## PROVIDED MATERIAL
-----

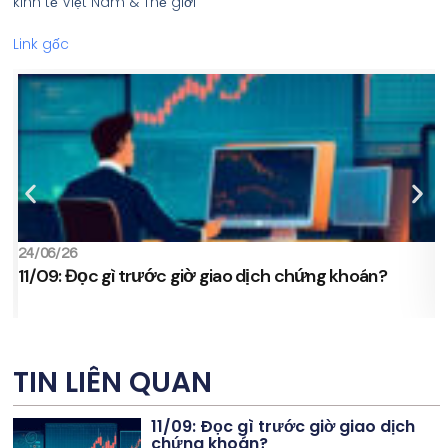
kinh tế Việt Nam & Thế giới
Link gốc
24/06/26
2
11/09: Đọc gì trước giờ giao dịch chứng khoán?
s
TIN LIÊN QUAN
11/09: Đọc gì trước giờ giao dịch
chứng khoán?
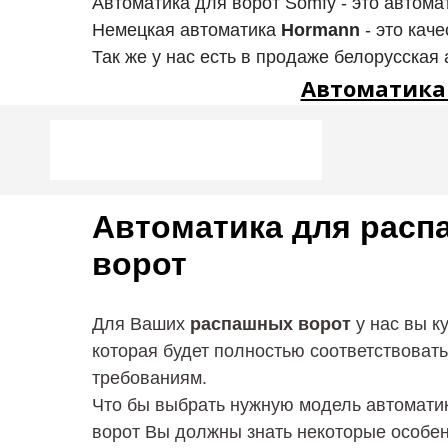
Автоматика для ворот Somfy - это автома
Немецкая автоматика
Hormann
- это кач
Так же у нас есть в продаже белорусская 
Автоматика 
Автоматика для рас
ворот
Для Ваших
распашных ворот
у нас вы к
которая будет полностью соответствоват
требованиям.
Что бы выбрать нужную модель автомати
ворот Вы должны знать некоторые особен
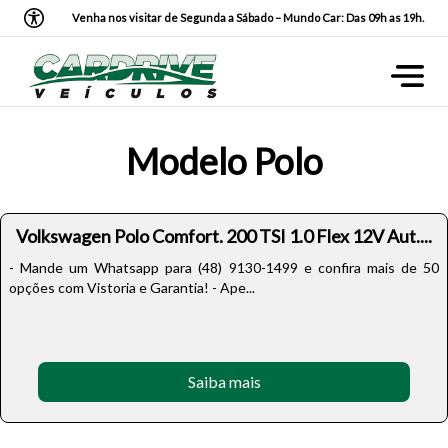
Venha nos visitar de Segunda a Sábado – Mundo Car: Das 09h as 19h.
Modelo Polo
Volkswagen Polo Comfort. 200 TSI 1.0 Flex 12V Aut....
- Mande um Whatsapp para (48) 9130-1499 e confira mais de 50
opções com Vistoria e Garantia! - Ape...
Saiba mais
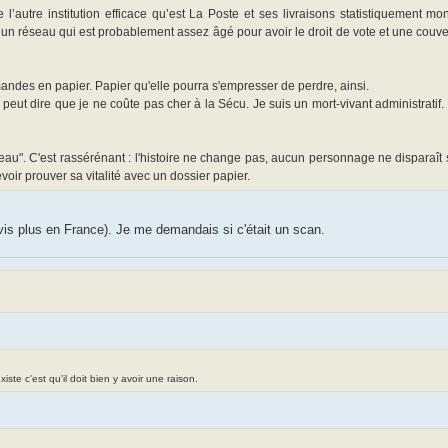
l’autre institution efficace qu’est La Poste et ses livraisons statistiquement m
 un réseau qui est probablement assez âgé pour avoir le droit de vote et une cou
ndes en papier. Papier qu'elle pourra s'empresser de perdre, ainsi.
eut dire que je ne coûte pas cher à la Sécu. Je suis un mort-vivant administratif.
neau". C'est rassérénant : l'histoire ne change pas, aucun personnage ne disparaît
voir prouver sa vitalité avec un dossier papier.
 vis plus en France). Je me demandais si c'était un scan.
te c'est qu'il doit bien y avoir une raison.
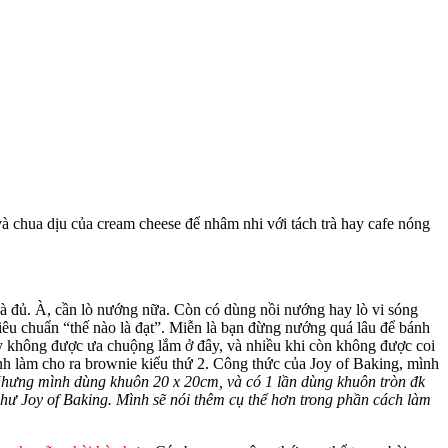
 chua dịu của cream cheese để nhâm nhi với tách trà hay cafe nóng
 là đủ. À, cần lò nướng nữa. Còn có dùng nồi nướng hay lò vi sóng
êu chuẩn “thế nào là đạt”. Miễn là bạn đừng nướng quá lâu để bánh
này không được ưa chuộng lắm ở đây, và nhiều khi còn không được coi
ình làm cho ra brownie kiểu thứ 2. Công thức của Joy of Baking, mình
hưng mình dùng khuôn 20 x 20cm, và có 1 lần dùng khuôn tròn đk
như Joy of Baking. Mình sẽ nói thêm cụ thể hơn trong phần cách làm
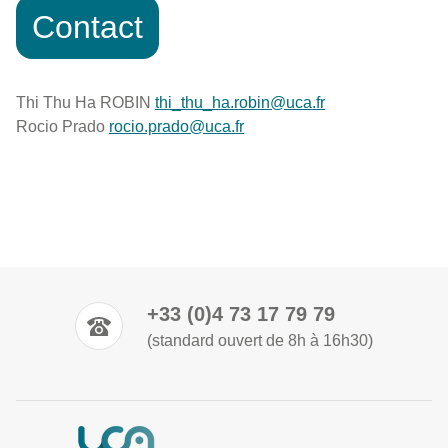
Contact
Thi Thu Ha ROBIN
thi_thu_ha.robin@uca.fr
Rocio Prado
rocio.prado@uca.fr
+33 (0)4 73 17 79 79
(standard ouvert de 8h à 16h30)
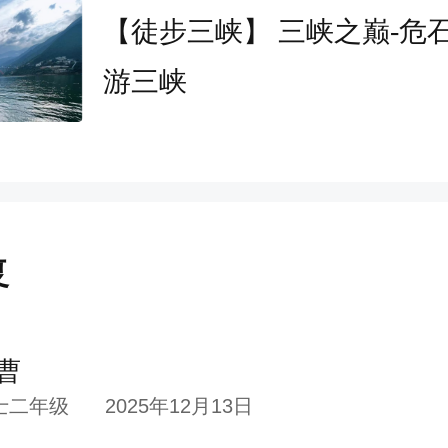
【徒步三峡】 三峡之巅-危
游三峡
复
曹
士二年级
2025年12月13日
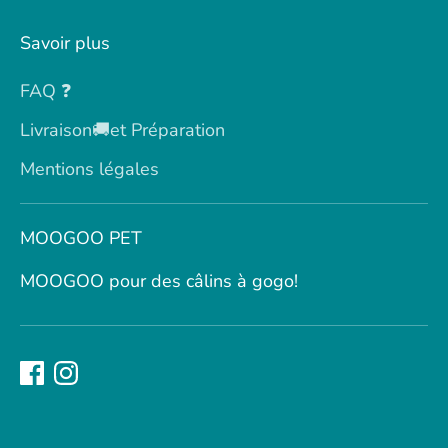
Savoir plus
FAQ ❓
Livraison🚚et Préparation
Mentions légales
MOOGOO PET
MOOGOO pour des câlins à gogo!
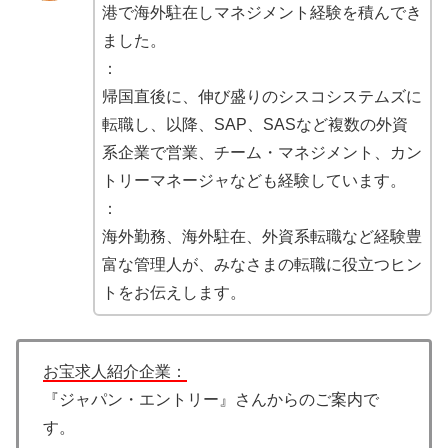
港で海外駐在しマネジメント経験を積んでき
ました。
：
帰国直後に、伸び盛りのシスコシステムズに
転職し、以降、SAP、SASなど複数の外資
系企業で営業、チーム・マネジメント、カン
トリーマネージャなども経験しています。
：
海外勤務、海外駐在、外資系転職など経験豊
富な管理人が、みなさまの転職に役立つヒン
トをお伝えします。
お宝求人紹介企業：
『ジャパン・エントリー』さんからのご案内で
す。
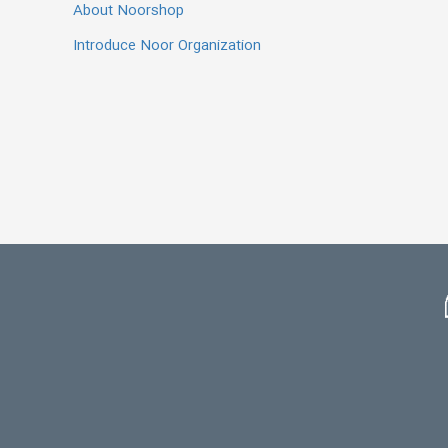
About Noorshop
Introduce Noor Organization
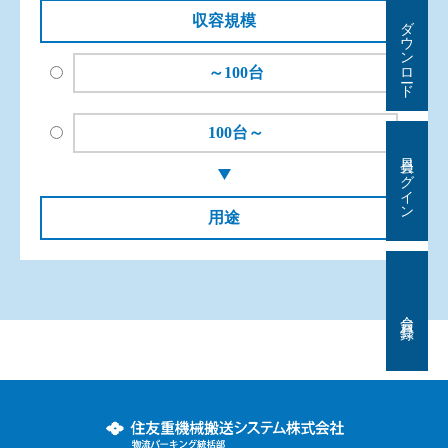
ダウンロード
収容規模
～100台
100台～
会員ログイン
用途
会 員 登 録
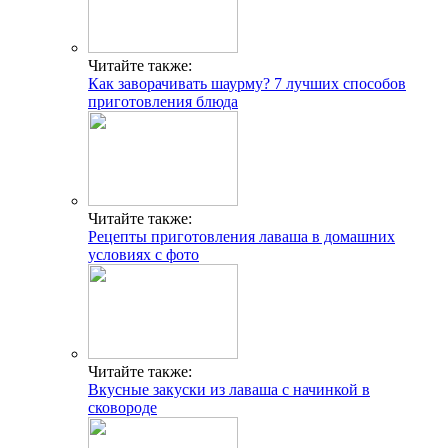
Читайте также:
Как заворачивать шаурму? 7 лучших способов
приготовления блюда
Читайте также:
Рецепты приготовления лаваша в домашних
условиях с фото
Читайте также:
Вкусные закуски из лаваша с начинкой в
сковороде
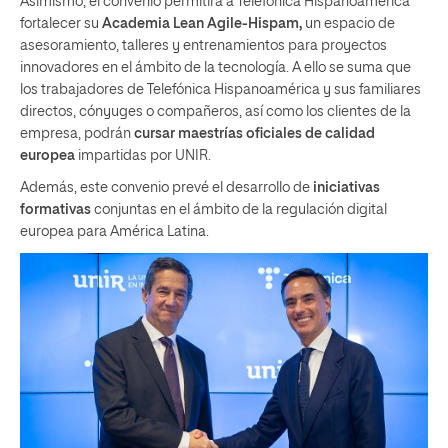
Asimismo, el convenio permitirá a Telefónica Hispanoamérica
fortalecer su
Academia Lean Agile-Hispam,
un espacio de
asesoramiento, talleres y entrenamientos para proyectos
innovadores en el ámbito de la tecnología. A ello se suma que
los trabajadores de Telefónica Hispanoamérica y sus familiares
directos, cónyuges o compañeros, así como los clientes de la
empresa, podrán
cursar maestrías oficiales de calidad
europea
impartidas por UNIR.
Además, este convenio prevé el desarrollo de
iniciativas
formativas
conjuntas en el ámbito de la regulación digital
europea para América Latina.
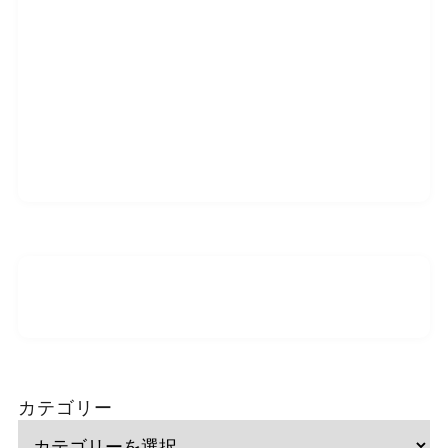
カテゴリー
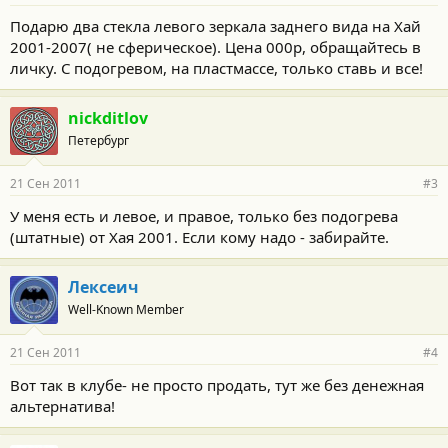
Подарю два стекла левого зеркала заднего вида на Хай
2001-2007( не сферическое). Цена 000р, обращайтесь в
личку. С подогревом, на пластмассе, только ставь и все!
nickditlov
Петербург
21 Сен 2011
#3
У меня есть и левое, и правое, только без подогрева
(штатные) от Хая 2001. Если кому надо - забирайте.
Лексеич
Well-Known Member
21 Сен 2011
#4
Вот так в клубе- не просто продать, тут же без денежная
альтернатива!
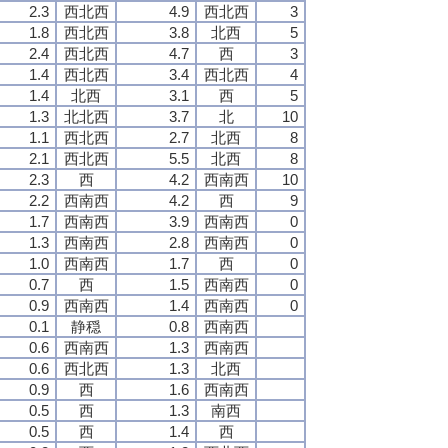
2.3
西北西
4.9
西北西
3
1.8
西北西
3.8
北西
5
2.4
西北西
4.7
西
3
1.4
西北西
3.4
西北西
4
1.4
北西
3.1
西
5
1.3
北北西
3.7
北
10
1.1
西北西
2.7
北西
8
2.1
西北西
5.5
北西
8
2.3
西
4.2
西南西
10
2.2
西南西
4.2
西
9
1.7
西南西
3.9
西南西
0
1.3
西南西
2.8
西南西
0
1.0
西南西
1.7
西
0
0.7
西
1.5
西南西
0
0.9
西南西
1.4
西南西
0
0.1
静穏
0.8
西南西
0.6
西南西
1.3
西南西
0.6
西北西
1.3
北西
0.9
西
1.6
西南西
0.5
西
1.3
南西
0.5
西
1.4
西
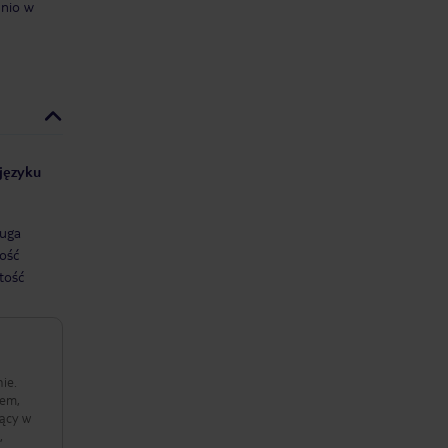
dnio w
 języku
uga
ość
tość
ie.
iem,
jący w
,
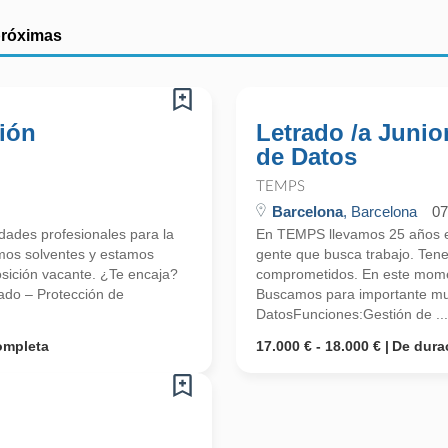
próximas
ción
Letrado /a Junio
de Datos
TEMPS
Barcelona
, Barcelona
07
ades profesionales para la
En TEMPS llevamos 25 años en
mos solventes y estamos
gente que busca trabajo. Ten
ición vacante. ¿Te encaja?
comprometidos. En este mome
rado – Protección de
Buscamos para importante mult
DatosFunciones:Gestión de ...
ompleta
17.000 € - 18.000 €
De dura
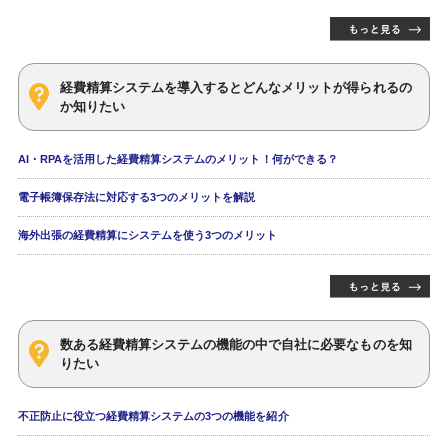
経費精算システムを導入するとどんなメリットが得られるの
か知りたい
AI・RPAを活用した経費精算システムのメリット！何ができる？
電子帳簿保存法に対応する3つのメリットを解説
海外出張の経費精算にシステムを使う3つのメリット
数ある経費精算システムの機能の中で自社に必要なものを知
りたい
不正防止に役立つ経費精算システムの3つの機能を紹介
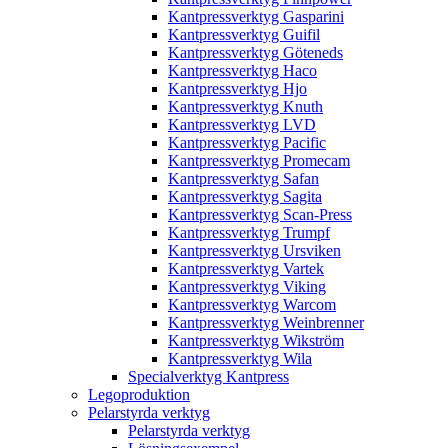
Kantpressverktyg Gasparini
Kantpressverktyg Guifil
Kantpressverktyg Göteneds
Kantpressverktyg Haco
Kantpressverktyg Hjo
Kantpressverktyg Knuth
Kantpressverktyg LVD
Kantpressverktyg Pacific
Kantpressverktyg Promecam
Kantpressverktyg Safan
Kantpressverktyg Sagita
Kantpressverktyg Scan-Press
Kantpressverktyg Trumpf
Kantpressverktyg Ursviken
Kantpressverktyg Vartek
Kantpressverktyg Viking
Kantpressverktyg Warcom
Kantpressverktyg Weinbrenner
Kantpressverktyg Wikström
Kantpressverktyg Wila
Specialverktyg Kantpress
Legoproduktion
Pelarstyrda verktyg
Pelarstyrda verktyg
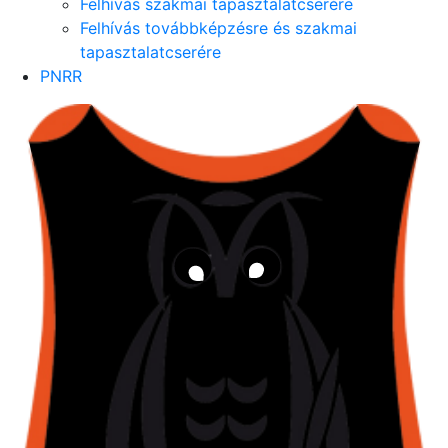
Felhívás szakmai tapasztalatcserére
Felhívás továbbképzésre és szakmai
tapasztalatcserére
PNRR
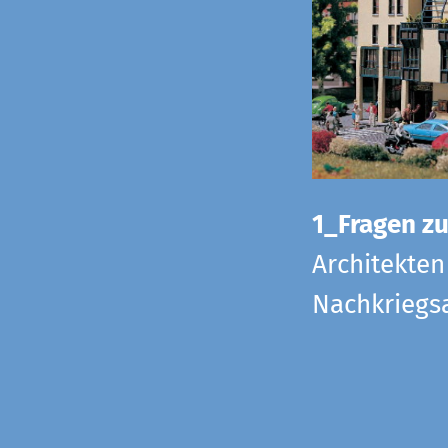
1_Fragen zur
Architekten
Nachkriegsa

-----

## WHAT TO WORK ON
Provide a precise transcription of the listing, excluding each picture.

## OUTPUT FOR THIS EXERCISE
kinh tế Việt Nam & Thế giới
Link gốc
24/06/26
2
11/09: Đọc gì trước giờ giao dịch chứng khoán?
s
TIN LIÊN QUAN
11/09: Đọc gì trước giờ giao dịch
chứng khoán?
Автоматика для ворот Somfy - это автома
Немецкая автоматика
Hormann
- это кач
Так же у нас есть в продаже белорусская 
Автоматика 
Автоматика для рас
ворот
Для Ваших
распашных ворот
у нас вы к
которая будет полностью соответствоват
требованиям.
Что бы выбрать нужную модель автомати
ворот Вы должны знать некоторые особен
Venha nos visitar de Segunda a Sábado – Mundo Car: Das 09h as 19h.
Modelo Polo
Volkswagen Polo Comfort. 200 TSI 1.0 Flex 12V Aut....
- Mande um Whatsapp para (48) 9130-1499 e confira mais de 50
opções com Vistoria e Garantia! - Ape...
Saiba mais
l’autre institution efficace qu’est La Poste et ses livraisons statistiquement m
 un réseau qui est probablement assez âgé pour avoir le droit de vote et une cou
ndes en papier. Papier qu'elle pourra s'empresser de perdre, ainsi.
eut dire que je ne coûte pas cher à la Sécu. Je suis un mort-vivant administratif.
neau". C'est rassérénant : l'histoire ne change pas, aucun personnage ne disparaît
voir prouver sa vitalité avec un dossier papier.
 vis plus en France). Je me demandais si c'était un scan.
te c'est qu'il doit bien y avoir une raison.
 chua dịu của cream cheese để nhâm nhi với tách trà hay cafe nóng
 là đủ. À, cần lò nướng nữa. Còn có dùng nồi nướng hay lò vi sóng
êu chuẩn “thế nào là đạt”. Miễn là bạn đừng nướng quá lâu để bánh
này không được ưa chuộng lắm ở đây, và nhiều khi còn không được coi
ình làm cho ra brownie kiểu thứ 2. Công thức của Joy of Baking, mình
hưng mình dùng khuôn 20 x 20cm, và có 1 lần dùng khuôn tròn đk
như Joy of Baking. Mình sẽ nói thêm cụ thể hơn trong phần cách làm
Contact
Thi Thu Ha ROBIN
thi_thu_ha.robin@uca.fr
Rocio Prado
rocio.prado@uca.fr
+33 (0)4 73 17 79 79
(standard ouvert de 8h à 16h30)
【徒步三峡】 三峡之巅-危
游三峡
复
曹
士二年级
2025年12月13日
Savoir plus
FAQ ❓
Livraison🚚et Préparation
Mentions légales
MOOGOO PET
MOOGOO pour des câlins à gogo!
港で海外駐在しマネジメント経験を積んでき
ました。
：
帰国直後に、伸び盛りのシスコシステムズに
転職し、以降、SAP、SASなど複数の外資
系企業で営業、チーム・マネジメント、カン
トリーマネージャなども経験しています。
：
海外勤務、海外駐在、外資系転職など経験豊
富な管理人が、みなさまの転職に役立つヒン
トをお伝えします。
お宝求人紹介企業：
『ジャパン・エントリー』さんからのご案内で
す。
About Noorshop
Introduce Noor Organization
ダウンロード
収容規模
～100台
100台～
会員ログイン
用途
会 員 登 録
Читайте также:
Как заворачивать шаурму? 7 лучших способов
приготовления блюда
Читайте также:
Рецепты приготовления лаваша в домашних
условиях с фото
Читайте также:
Вкусные закуски из лаваша с начинкой в
сковороде
Asimismo, el convenio permitirá a Telefónica Hispanoamérica
fortalecer su
Academia Lean Agile-Hispam,
un espacio de
asesoramiento, talleres y entrenamientos para proyectos
innovadores en el ámbito de la tecnología. A ello se suma que
los trabajadores de Telefónica Hispanoamérica y sus familiares
directos, cónyuges o compañeros, así como los clientes de la
empresa, podrán
cursar maestrías oficiales de calidad
europea
impartidas por UNIR.
Además, este convenio prevé el desarrollo de
iniciativas
formativas
conjuntas en el ámbito de la regulación digital
europea para América Latina.
カテゴリー
Подарю два стекла левого зеркала заднего вида на Хай
2001-2007( не сферическое). Цена 000р, обращайтесь в
личку. С подогревом, на пластмассе, только ставь и все!
nickditlov
Петербург
21 Сен 2011
#3
У меня есть и левое, и правое, только без подогрева
(штатные) от Хая 2001. Если кому надо - забирайте.
Лексеич
Well-Known Member
21 Сен 2011
#4
Вот так в клубе- не просто продать, тут же без денежная
альтернатива!
2.3
西北西
4.9
西北西
3
1.8
西北西
3.8
北西
5
2.4
西北西
4.7
西
3
1.4
西北西
3.4
西北西
4
1.4
北西
3.1
西
5
1.3
北北西
3.7
北
10
1.1
西北西
2.7
北西
8
2.1
西北西
5.5
北西
8
2.3
西
4.2
西南西
10
2.2
西南西
4.2
西
9
1.7
西南西
3.9
西南西
0
1.3
西南西
2.8
西南西
0
1.0
西南西
1.7
西
0
0.7
西
1.5
西南西
0
0.9
西南西
1.4
西南西
0
0.1
静穏
0.8
西南西
0.6
西南西
1.3
西南西
0.6
西北西
1.3
北西
0.9
西
1.6
西南西
0.5
西
1.3
南西
0.5
西
1.4
西
dnio w
 języku
uga
ość
tość
ie.
iem,
jący w
,
próximas
ción
Letrado /a Junio
de Datos
TEMPS
Barcelona
, Barcelona
07
ades profesionales para la
En TEMPS llevamos 25 años en
mos solventes y estamos
gente que busca trabajo. Ten
ición vacante. ¿Te encaja?
comprometidos. En este mome
rado – Protección de
Buscamos para importante mult
DatosFunciones:Gestión de ...
ompleta
17.000 € - 18.000 €
De dura
経費精算システムを導入するとどんなメリットが得られるの
か知りたい
AI・RPAを活用した経費精算システムのメリット！何ができる？
電子帳簿保存法に対応する3つのメリットを解説
海外出張の経費精算にシステムを使う3つのメリット
数ある経費精算システムの機能の中で自社に必要なものを知
りたい
不正防止に役立つ経費精算システムの3つの機能を紹介
Kantpressverktyg Gasparini
Kantpressverktyg Guifil
Kantpressverktyg Göteneds
Kantpressverktyg Haco
Kantpressverktyg Hjo
Kantpressverktyg Knuth
Kantpressverktyg LVD
Kantpressverktyg Pacific
Kantpressverktyg Promecam
Kantpressverktyg Safan
Kantpressverktyg Sagita
Kantpressverktyg Scan-Press
Kantpressverktyg Trumpf
Kantpressverktyg Ursviken
Kantpressverktyg Vartek
Kantpressverktyg Viking
Kantpressverktyg Warcom
Kantpressverktyg Weinbrenner
Kantpressverktyg Wikström
Kantpressverktyg Wila
Specialverktyg Kantpress
Legoproduktion
Pelarstyrda verktyg
Pelarstyrda verktyg
Felhívás szakmai tapasztalatcserére
Felhívás továbbképzésre és szakmai
tapasztalatcserére
PNRR
1_Fragen zur
Architekten
Nachkriegsa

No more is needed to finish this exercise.